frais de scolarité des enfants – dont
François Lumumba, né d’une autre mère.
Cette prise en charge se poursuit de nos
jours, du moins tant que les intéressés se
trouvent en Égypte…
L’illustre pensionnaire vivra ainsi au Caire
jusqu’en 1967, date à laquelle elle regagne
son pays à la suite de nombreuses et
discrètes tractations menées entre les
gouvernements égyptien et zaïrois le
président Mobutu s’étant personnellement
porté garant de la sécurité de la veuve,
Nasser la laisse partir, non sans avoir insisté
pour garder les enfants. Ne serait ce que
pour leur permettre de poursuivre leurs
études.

================================

### The problem
Take each line in the listing that has the word "enfants" and copy it.

### Expected output
frais de scolarité des enfants – dont
pour garder les enfants. Ne serait ce que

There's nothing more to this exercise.